Automobile connectée : ce qui vous attend Le tableau de bord devient tablette

A l'instar de la tablette R-Link de Renault, du ConnectedDrive de BMW ou du MyLink de Chevrolet, de plus en plus de constructeurs transforment le tableau de bord en interface multimédia connecté à la voiture et à Internet. L'objectif ? Regrouper au sein d'un même espace l'ensemble des fonctionnalités de navigation, radio et téléphonie pour un maximum de confort et de praticité. L'info-divertissement s'invite dans l'habitacle du véhicule avec comme mots d'ordre : personnalisation de l'expérience et confort de conduite. Il est aujourd'hui possible de planifier son itinéraire via son smartphone ou sa tablette, de sorte que lorsque l'on s'installe au volant, le système de navigation a déjà intégré les informations clés.

 

avec mylink, l'info-divertissement s'invite dans l'habitacle.
Avec MyLink, l'info-divertissement s'invite dans l'habitacle. © S. de P. Chevrolet

"Les clients nous ont fait savoir qu'ils possédaient des smartphones configurés exactement en fonction de leurs préférences.

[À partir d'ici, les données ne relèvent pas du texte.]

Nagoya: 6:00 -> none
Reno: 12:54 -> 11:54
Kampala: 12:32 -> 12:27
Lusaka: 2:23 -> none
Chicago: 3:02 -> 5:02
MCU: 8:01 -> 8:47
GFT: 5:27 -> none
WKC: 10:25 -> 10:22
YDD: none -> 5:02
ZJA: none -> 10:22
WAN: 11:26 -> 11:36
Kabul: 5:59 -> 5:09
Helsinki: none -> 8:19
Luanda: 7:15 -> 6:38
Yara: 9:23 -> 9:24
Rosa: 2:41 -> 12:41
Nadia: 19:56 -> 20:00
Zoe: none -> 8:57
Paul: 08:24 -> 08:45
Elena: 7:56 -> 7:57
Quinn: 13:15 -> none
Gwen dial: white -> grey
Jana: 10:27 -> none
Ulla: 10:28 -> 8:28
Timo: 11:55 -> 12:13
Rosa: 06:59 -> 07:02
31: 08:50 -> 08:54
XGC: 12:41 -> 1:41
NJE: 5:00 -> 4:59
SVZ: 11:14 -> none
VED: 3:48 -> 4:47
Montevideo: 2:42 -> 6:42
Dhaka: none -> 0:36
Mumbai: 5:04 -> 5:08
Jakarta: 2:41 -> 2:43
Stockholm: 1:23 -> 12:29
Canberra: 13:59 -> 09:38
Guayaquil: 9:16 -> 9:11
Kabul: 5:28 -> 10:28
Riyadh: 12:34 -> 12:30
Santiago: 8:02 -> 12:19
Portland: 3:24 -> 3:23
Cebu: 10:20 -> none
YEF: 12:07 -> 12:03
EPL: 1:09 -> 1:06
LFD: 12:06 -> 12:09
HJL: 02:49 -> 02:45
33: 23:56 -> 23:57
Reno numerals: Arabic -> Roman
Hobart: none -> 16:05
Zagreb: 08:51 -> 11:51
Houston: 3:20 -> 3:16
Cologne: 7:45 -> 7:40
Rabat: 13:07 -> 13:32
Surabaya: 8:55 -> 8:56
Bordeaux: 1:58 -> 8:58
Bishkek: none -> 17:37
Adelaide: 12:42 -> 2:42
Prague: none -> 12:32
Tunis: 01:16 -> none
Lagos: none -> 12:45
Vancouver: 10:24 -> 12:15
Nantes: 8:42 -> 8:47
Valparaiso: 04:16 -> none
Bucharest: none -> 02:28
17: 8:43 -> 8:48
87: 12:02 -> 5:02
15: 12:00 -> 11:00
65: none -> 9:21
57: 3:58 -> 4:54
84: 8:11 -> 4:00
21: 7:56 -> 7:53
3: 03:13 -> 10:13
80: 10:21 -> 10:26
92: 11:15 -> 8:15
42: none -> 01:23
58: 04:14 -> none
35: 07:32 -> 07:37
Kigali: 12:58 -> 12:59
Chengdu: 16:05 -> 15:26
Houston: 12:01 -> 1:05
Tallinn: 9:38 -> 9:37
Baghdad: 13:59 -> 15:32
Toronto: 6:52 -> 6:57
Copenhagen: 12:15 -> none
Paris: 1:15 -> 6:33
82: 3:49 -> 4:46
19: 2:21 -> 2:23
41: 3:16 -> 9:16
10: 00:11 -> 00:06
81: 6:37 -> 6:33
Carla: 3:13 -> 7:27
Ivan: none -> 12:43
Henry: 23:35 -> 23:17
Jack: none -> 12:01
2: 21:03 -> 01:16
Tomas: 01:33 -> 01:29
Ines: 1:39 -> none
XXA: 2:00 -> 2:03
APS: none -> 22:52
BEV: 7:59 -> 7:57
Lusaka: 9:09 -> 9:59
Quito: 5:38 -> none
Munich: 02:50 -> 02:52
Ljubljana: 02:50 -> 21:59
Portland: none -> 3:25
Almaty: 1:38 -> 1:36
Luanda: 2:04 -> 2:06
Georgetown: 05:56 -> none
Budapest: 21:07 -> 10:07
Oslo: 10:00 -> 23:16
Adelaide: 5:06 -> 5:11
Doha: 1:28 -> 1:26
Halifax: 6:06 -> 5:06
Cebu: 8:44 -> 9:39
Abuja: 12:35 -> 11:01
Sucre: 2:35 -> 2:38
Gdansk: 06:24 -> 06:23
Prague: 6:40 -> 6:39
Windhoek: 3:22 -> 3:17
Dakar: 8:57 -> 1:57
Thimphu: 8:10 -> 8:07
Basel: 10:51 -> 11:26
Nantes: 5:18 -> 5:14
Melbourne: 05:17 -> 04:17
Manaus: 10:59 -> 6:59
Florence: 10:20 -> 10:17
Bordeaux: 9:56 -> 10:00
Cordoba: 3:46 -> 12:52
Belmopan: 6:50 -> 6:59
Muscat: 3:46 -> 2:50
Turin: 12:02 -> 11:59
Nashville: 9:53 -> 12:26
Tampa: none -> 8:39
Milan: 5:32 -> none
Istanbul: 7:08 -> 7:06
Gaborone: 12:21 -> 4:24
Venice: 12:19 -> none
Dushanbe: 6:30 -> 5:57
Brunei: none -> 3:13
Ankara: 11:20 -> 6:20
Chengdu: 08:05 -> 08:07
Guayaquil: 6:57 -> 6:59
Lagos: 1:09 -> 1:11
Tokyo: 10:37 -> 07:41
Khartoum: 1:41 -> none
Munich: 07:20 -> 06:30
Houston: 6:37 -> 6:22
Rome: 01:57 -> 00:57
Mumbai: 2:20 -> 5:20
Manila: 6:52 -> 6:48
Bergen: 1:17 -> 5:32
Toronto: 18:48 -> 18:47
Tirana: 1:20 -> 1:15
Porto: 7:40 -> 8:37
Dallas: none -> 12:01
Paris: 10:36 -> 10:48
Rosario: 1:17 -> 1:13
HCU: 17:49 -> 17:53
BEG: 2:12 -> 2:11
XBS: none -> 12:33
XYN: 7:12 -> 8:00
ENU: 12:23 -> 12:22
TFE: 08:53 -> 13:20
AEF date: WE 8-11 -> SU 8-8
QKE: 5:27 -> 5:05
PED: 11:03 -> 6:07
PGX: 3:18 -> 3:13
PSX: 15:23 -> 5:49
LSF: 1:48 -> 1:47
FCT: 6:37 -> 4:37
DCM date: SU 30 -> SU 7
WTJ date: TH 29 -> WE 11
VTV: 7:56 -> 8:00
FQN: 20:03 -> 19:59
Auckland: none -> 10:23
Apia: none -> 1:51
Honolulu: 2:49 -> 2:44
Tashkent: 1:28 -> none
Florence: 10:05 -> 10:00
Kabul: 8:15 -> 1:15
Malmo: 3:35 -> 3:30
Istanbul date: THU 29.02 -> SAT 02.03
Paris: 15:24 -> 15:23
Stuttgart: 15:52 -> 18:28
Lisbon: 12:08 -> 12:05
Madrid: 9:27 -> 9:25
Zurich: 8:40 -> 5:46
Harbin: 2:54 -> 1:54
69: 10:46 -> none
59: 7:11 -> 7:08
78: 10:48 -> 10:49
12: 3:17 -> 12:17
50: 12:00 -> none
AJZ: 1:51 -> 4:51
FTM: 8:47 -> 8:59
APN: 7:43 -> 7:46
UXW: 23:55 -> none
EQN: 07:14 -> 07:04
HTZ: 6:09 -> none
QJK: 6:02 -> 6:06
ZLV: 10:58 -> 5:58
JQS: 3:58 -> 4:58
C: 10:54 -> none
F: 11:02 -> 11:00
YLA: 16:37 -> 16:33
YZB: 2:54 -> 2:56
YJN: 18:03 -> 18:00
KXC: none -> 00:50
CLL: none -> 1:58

Pour eux, le système d'info-divertissement automobile idéal devrait étendre les capacités de leur smartphone plutôt que de tenter de les dupliquer", expliquait ainsi Susan Docherty, PDG de Chevrolet Europe. En connectant son smartphone à l'écran MyLink, l'utilisateur peut ainsi effectuer ses appels téléphoniques sans numéroter et accéder à toutes ses playlists, galeries photos et vidéos. Lesquels peuvent être consultés à condition que la voiture reste à l'arrêt. Sécurité oblige.

 

Même son de cloche du côté d'Orange qui présentait, à l'occasion du salon de l'automobile 2012, une Peugeot RCZ équipée d'une station multimédia utilisant le système MirrorLinkTM. Avec cette solution de déport d'écran du smartphone, l'utilisateur peut ainsi piloter les applications de son mobile. "Pilotage vocale ou tactile et écran de taille bien plus importante, ce produit sera disponible en 2013 chez de nombreux constructeurs", explique Jacques Garcin.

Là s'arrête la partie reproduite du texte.